Informer: Informer(Kang, 2022) is an improved
model based on Transformer model, mainly to solve
the problem of long time sequence prediction.
Informer uses ProbSparse self-attention mechanism
and distillation mechanism to shorten the training
time of Transformer model and improve the
predictive performance. In this paper, the Informer
model will be used as the basic model, and we used
knowledge distillation method to improve the
prediction performance of the model. And we call
the final model KD-Informer. Next we will
introduce the process of knowledge distillation.
3.2 Knowledge Distillation
Knowledge distillation refers to the process of
"distilling" the knowledge learned by a complex and
powerful large model and transferring it to a smaller
model with a relatively simpler structure. In
knowledge distillation, the large model with high
complexity and strong learning ability is called the
teacher model, while the smaller model generated by
the large model with a simple structure and fewer
parameters is called the student model. The most
common application of knowledge distillation is to
enable the student model with fewer parameters and
a smaller structure to learn the knowledge of the
teacher model with a more complex structure and
higher accuracy, and deploy the student model on
devices with limited computing power instead of the
teacher model.
Since the proposal of knowledge distillation,
there have been many research achievements in the
field of classification. Zhao et al.(Takamoto, 2020)

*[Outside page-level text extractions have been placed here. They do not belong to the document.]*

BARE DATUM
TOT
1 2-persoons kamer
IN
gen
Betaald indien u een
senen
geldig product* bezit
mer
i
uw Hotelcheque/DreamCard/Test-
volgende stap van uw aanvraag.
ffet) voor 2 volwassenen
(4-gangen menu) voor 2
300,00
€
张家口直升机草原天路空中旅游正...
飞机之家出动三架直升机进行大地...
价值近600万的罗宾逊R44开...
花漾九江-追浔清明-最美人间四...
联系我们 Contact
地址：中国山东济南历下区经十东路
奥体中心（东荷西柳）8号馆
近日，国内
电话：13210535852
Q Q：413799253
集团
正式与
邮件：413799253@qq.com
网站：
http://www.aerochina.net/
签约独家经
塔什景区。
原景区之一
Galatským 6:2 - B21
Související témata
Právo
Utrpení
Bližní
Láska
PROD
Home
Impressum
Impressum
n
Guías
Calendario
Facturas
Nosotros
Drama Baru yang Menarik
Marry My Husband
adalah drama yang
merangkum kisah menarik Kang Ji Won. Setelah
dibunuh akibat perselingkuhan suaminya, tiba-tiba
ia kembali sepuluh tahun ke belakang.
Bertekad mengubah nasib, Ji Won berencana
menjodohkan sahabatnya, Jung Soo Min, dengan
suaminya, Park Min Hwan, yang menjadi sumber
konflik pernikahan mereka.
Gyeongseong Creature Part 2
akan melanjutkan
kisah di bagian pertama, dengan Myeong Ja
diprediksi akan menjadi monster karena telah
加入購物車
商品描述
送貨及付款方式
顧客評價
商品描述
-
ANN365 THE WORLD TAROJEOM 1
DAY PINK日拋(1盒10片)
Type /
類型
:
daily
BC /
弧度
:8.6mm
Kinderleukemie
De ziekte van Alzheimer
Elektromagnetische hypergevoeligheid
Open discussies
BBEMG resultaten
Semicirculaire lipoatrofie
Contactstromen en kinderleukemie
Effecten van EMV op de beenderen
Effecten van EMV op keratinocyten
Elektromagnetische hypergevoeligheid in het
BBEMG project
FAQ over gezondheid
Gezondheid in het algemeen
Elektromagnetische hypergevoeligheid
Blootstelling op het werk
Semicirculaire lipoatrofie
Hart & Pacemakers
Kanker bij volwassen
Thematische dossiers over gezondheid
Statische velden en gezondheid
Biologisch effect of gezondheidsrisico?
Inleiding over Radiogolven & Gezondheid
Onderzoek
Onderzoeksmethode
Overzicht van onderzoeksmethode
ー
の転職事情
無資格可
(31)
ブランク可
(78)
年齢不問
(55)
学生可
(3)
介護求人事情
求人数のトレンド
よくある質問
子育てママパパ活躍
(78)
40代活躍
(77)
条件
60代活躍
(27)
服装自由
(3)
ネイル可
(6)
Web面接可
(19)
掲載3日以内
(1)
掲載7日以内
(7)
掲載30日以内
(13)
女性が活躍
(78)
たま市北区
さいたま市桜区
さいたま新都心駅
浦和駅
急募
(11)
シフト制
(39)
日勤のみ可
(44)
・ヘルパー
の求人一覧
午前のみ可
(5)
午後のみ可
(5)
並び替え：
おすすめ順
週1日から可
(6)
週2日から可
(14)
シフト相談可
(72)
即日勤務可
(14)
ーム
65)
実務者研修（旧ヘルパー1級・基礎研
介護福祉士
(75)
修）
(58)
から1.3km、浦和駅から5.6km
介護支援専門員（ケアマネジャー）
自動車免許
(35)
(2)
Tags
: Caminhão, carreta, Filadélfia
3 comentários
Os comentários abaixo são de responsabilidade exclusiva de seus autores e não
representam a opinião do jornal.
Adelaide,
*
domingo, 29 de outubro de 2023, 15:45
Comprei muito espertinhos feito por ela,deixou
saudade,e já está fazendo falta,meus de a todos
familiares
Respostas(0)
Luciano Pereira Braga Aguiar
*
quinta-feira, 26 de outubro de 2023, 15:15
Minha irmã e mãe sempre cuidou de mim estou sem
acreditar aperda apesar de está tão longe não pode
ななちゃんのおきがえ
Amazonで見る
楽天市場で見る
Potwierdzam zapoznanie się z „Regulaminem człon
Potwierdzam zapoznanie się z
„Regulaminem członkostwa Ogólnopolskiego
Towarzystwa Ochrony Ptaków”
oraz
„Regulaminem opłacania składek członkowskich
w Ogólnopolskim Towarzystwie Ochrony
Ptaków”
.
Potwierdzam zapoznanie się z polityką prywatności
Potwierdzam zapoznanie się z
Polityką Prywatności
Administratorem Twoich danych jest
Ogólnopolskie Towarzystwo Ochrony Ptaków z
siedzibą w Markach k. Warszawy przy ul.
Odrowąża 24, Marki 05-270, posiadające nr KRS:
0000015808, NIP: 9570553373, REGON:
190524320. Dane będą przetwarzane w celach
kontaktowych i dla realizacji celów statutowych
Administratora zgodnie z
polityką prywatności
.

reconstructed the classic KD loss into two parts,
namely Target Class Knowledge Distillation
(TCKD) and Non-Target Class Knowledge
Distillation (NCKD), and then proposed
Disentangled Knowledge Distillation (DKD), which
enables TCKD and NCKD to play their roles more
effectively and flexibly, and ultimately demonstrated
the effectiveness of the method in image
classification and object detection tasks. Kang et
al.(Xu, 2022) proposed a new deep neural network-
based class incremental learning method, which
effectively solves the problem of catastrophic
forgetting. These algorithms aim to solve
classification problems. Regression problems are
different from classification problems. Regression
problems are unbounded, which means that the
predicted values of the teacher model may deviate
significantly from the true labels, causing negative
effects on the student model. For regression
problems, Makoto Takamoto et al.(Chen, 2017)

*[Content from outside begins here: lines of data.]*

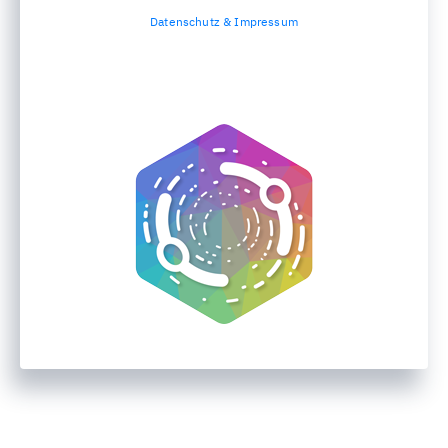
Datenschutz & Impressum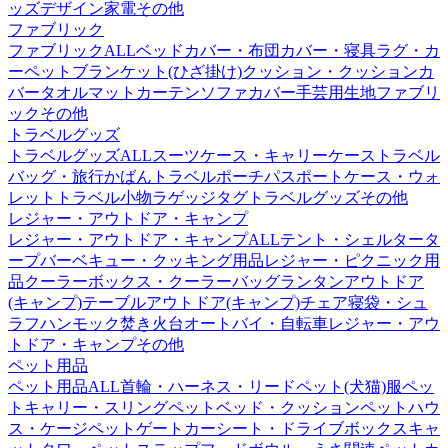
ッズ
デザイン家電その他
ファブリック
ファブリックALL
ベッドカバー・布団カバー・寝具
ラグ・カ
ーペット
ブランケット(ひざ掛け)
クッション・クッションカ
バー
タオル
マット
カーテン
ソファカバー
手芸用生地
ファブリ
ックその他
トラベルグッズ
トラベルグッズALL
スーツケース・キャリーケース
トラベル
バッグ・旅行かばん
トラベルポーチ
パスポートケース・ウォ
レット
トラベル小物
ラゲッジタグ
トラベルグッズその他
レジャー・アウトドア・キャンプ
レジャー・アウトドア・キャンプALL
テント・シェルター
タ
ープ
バーベキュー・クッキング用品
レジャー・ピクニック用
品
クーラーボックス・クーラーバッグ
ランタン
アウトドア
(キャンプ)テーブル
アウトドア(キャンプ)チェア
寝袋・シュ
ラフ
ハンモック
焚き火台
オートバイ・自転車
レジャー・アウ
トドア・キャンプその他
ペット用品
ペット用品ALL
首輪・ハーネス・リード
ペット(犬猫)服
ペッ
トキャリー・スリング
ペットベッド・クッション
ペットハウ
ス・ケージ
ペットゲート
カーシート・ドライブボックス
キャ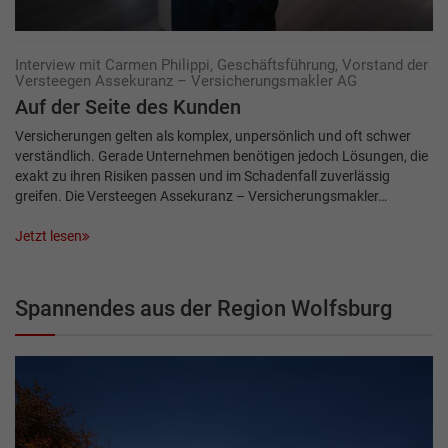
Interview mit Carmen Philippi, Geschäftsführung, Vorstand der
Versteegen Assekuranz – Versicherungsmakler AG
Auf der Seite des Kunden
Versicherungen gelten als komplex, unpersönlich und oft schwer
verständlich. Gerade Unternehmen benötigen jedoch Lösungen, die
exakt zu ihren Risiken passen und im Schadenfall zuverlässig
greifen. Die Versteegen Assekuranz – Versicherungsmakler…
Jetzt lesen
Spannendes aus der Region Wolfsburg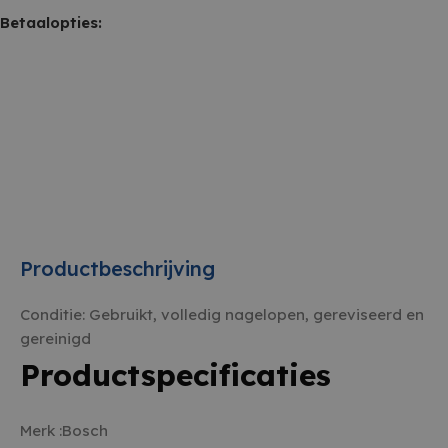
Betaalopties:
Productbeschrijving
Conditie: Gebruikt, volledig nagelopen, gereviseerd en
gereinigd
Productspecificaties
Merk :
Bosch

proposed a new method for knowledge distillation
for regression problems, which first defines a new
loss function, and uses the predicted values of the
teacher model to detect abnormal labels in the
original data, thus increasing the robustness of the
student model. Xu et al.(Kitaev, 2020) proposed a
Contrastive Adversarial Knowledge Distillation
(CAKD) for time series regression tasks where the
student and teacher use different architectures. The
ANIT 2023 - The International Seminar on Artificial Intelligence, Networking and Information Technology
28
core idea is to use a novel contrastive loss to achieve
instance alignment between the student and teacher.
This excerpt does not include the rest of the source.